No relatório, a mineradora afirma que mais do que dobrou a produção de 2022 para 2023, atingindo 8,1 milhões de toneladas/ano com faturamento de R$ 3,3 bilhões. A expectativa para este ano é chegar já a 14 milhões de toneladas/ano. No médio prazo, a projeção da empresa é aumentar exponencialmente esse número, chegando a 50 milhões de toneladas/ano. O principal destino da produção da LHG são países da Ásia, a Argentina e o mercado interno brasileiro.
O texto afirma que a sustentabilidade é um dos “pilares fundamentais” do negócio da LHG Mining, que teria o compromisso de implantar filtragem de rejeitos para “eliminar a necessidade de barragem” e que a empresa opera com uma taxa de recirculação de água de 65%, com a expectativa de chegar a 90% de recirculação em 2024. Além disso, a mineradora quer fazer todo o processamento do minério a seco, sendo que atualmente a água é utilizada na lavagem de 20% da produção.

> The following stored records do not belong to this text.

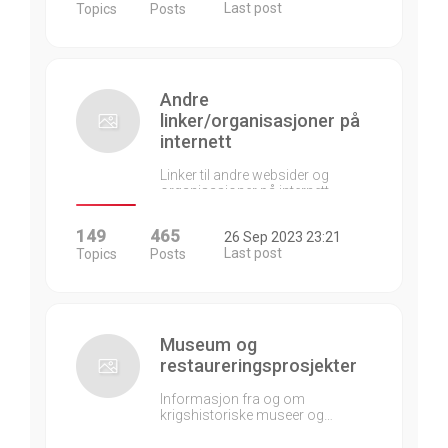
Last post
Topics
Posts
Andre
linker/organisasjoner på
internett
Linker til andre websider og
organisasjoner på internett…
149
465
26 Sep 2023 23:21
Last post
Topics
Posts
Museum og
restaureringsprosjekter
Informasjon fra og om
krigshistoriske museer og…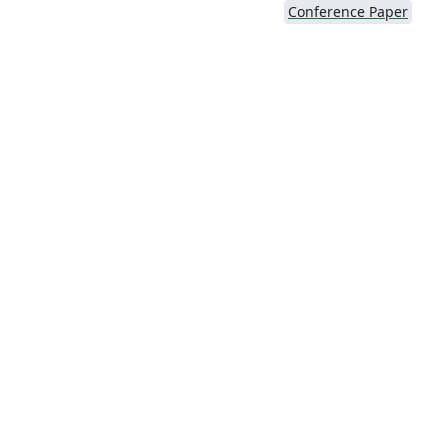
Conference Paper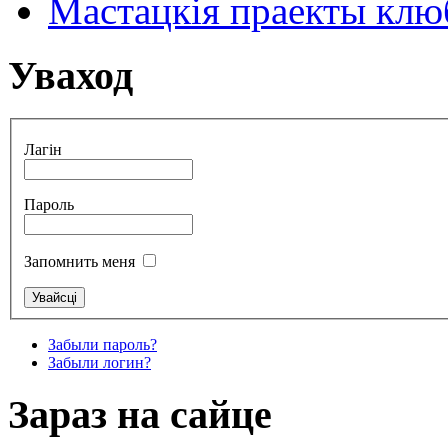
Мастацкія праекты клюб
Уваход
Лагін
Пароль
Запомнить меня
Забыли пароль?
Забыли логин?
Зараз на сайце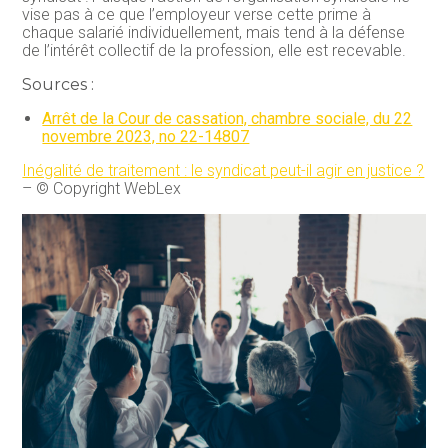
vise pas à ce que l’employeur verse cette prime à
chaque salarié individuellement, mais tend à la défense
de l’intérêt collectif de la profession, elle est recevable.
Sources :
Arrêt de la Cour de cassation, chambre sociale, du 22
novembre 2023, no 22-14807
Inégalité de traitement : le syndicat peut-il agir en justice ?
– © Copyright WebLex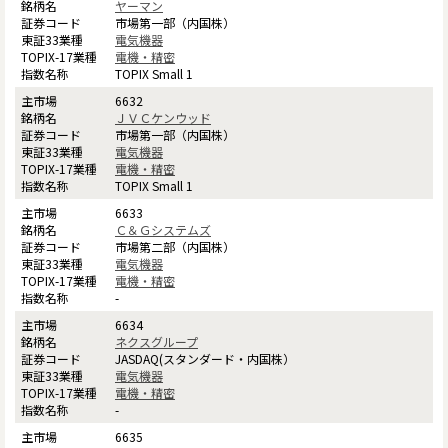
ヤーマン
市場第一部（内国株）
電気機器
電機・精密
TOPIX Small 1
6632
ＪＶＣケンウッド
市場第一部（内国株）
電気機器
電機・精密
TOPIX Small 1
6633
Ｃ＆Ｇシステムズ
市場第二部（内国株）
電気機器
電機・精密
-
6634
ネクスグループ
JASDAQ(スタンダード・内国株）
電気機器
電機・精密
-
6635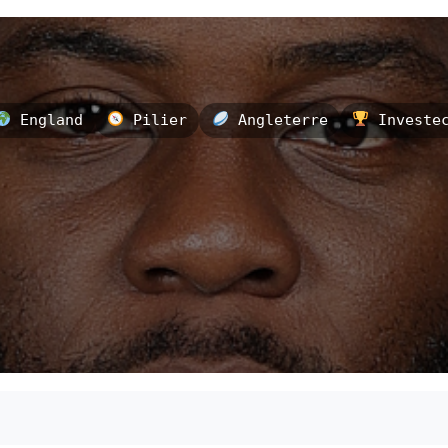
England
Pilier
Angleterre
Investec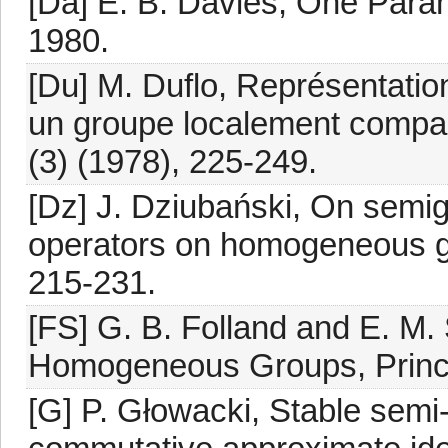
[Da] E. B. Davies, One Par
1980.
[Du] M. Duflo, Représentati
un groupe localement compact
(3) (1978), 225-249.
[Dz] J. Dziubański, On semig
operators on homogeneous gr
215-231.
[FS] G. B. Folland and E. M.
Homogeneous Groups, Prince
[G] P. Głowacki, Stable sem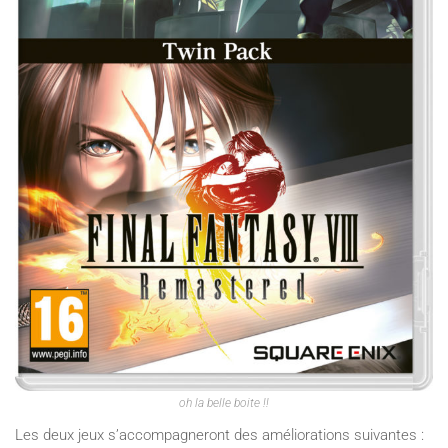
oh la belle boite !!
Les deux jeux s’accompagneront des améliorations suivantes :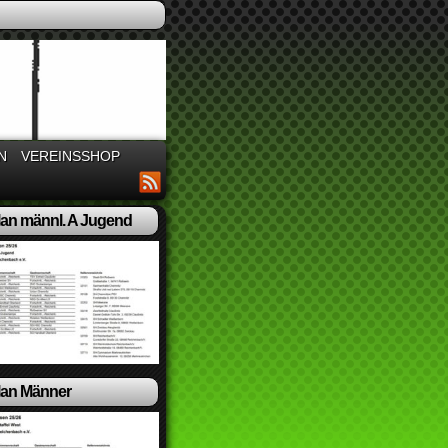
N
VEREINSSHOP
lan männl. A Jugend
lan Männer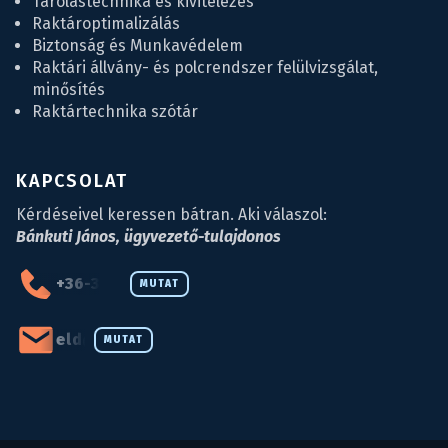
Tárolástechnika és kivitelezés
Raktároptimalizálás
Biztonság és Munkavédelem
Raktári állvány- és polcrendszer felülvizsgálat,
minősítés
Raktártechnika szótár
KAPCSOLAT
Kérdéseivel keressen bátran. Aki válaszol:
Bánkuti János, ügyvezető-tulajdonos
+36-34-590-027
MUTAT
eld@eld.hu
MUTAT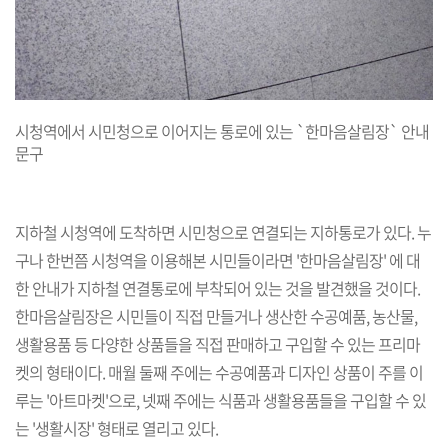
시청역에서 시민청으로 이어지는 통로에 있는 `한마음살림장` 안내
문구
지하철 시청역에 도착하면 시민청으로 연결되는 지하통로가 있다. 누
구나 한번쯤 시청역을 이용해본 시민들이라면 '한마음살림장' 에 대
한 안내가 지하철 연결통로에 부착되어 있는 것을 발견했을 것이다.
한마음살림장은 시민들이 직접 만들거나 생산한 수공예품, 농산물,
생활용품 등 다양한 상품들을 직접 판매하고 구입할 수 있는 프리마
켓의 형태이다. 매월 둘째 주에는 수공예품과 디자인 상품이 주를 이
루는 '아트마켓'으로, 넷째 주에는 식품과 생활용품들을 구입할 수 있
는 '생활시장' 형태로 열리고 있다.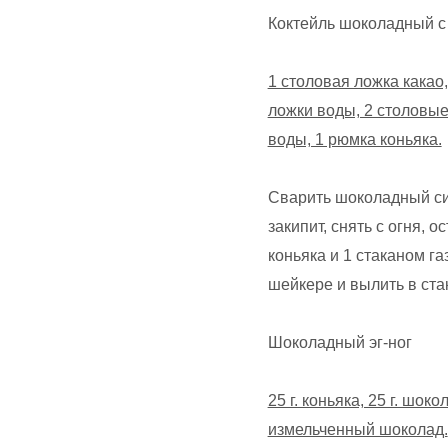
Коктейль шоколадный с
1 столовая ложка какао
ложки воды, 2 столовые
воды, 1 рюмка коньяка.
Сварить шоколадный сир
закипит, снять с огня, 
коньяка и 1 стаканом г
шейкере и вылить в ста
Шоколадный эг-ног
25 г. коньяка, 25 г. шоко
измельченный шоколад.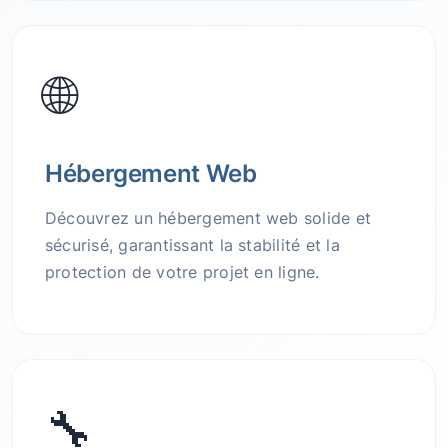
🌐
Hébergement Web
Découvrez un hébergement web solide et
sécurisé, garantissant la stabilité et la
protection de votre projet en ligne.
🔧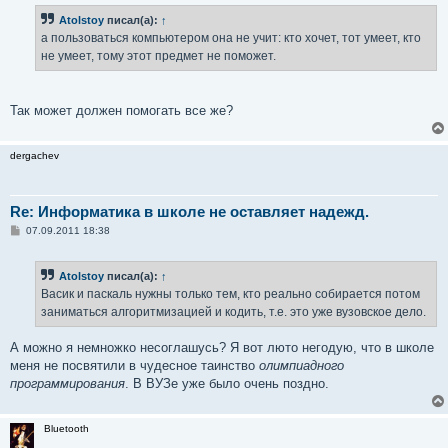
б
Atolstoy
писал(а):
↑
щ
е
а пользоваться компьютером она не учит: кто хочет, тот умеет, кто
н
не умеет, тому этот предмет не поможет.
и
е
Так может должен помогать все же?
dergachev
Re: Информатика в школе не оставляет надежд.
С
07.09.2011 18:38
о
о
б
Atolstoy
писал(а):
↑
щ
е
Васик и паскаль нужны только тем, кто реально собирается потом
н
заниматься алгоритмизацией и кодить, т.е. это уже вузовское дело.
и
е
А можно я немножко несоглашусь? Я вот люто негодую, что в школе
меня не посвятили в чудесное таинство
олимпиадного
программирования
. В ВУЗе уже было очень поздно.
Bluetooth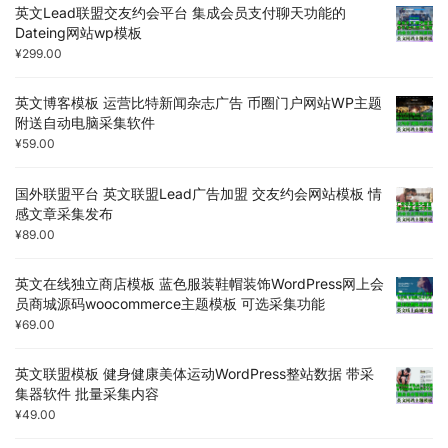
英文Lead联盟交友约会平台 集成会员支付聊天功能的
Dateing网站wp模板
¥
299.00
英文博客模板 运营比特新闻杂志广告 币圈门户网站WP主题
附送自动电脑采集软件
¥
59.00
国外联盟平台 英文联盟Lead广告加盟 交友约会网站模板 情
感文章采集发布
¥
89.00
英文在线独立商店模板 蓝色服装鞋帽装饰WordPress网上会
员商城源码woocommerce主题模板 可选采集功能
¥
69.00
英文联盟模板 健身健康美体运动WordPress整站数据 带采
集器软件 批量采集内容
¥
49.00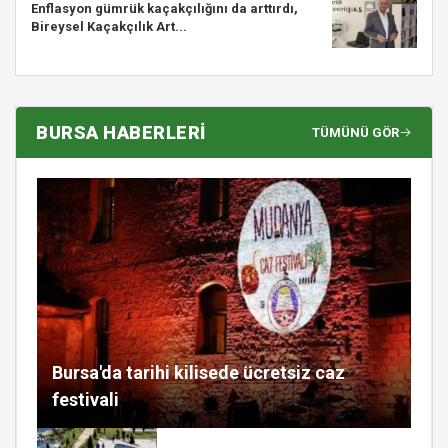
Enflasyon gümrük kaçakçılığını da arttırdı,
Bireysel Kaçakçılık Art...
BURSA HABERLERİ
TÜMÜNÜ GÖR
Bursa'da tarihi kilisede ücretsiz caz
festivali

A principal barragem herdada da MCR pela LHG é a Gregório, com capacidade para 9,3 milhões de metros cúbicos de rejeitos (atualmente com 5,1 milhões armazenados), 34,8 metros de altura atual e dano potencial associado alto, com pessoas vivendo nas imediações da barragem e impacto ambiental e socioeconômico alto em caso de rompimento, de acordo com dados da Agência Nacional de Mineração. O método de construção da barragem, porém, foi por linha de centro, mais seguro que o método a montante usado em Mariana e Brumadinho, os dois maiores rompimentos registrados pelo Brasil.
Operações do BNDES com a JBS no passado causaram polêmica
Operações do BNDES com outra empresa do grupo J&F, a já citada JBS, causaram polêmica no passado. O Tribunal de Contas da União chegou a julgar, em abril deste ano, três processos envolvendo operações de crédito e de mercado de capitais entre 2005 e 2014 feitas pelo BNDES com a JBS que permitiram à JBS comprar a Swift, a Bertin e ainda adquirir ações da Pilgrim’s.
No fim, por maioria, o TCU decidiu que as operações não causaram dano e não envolveu atos irregulares. As operações, pelo contrário, teriam gerado resultado positivo de R$ 16,5 bilhões para o BNDES.
No total, o Grupo J&F – que inclui as empresas JBS e Eldorado Celulose, entre outras – recebeu, apenas no período entre 2003 e 2017, desembolsos do BNDES no valor total de R$ 17,6 bilhões, equivalente a R$ 31,2 bilhões em valores atualizados, ficando atrás de Petrobrás, Embraer, grupo Odebrecht e Oi.
O BNDES mantém participação acionária na JBS e pode fazer nova oferta ao mercado em breve.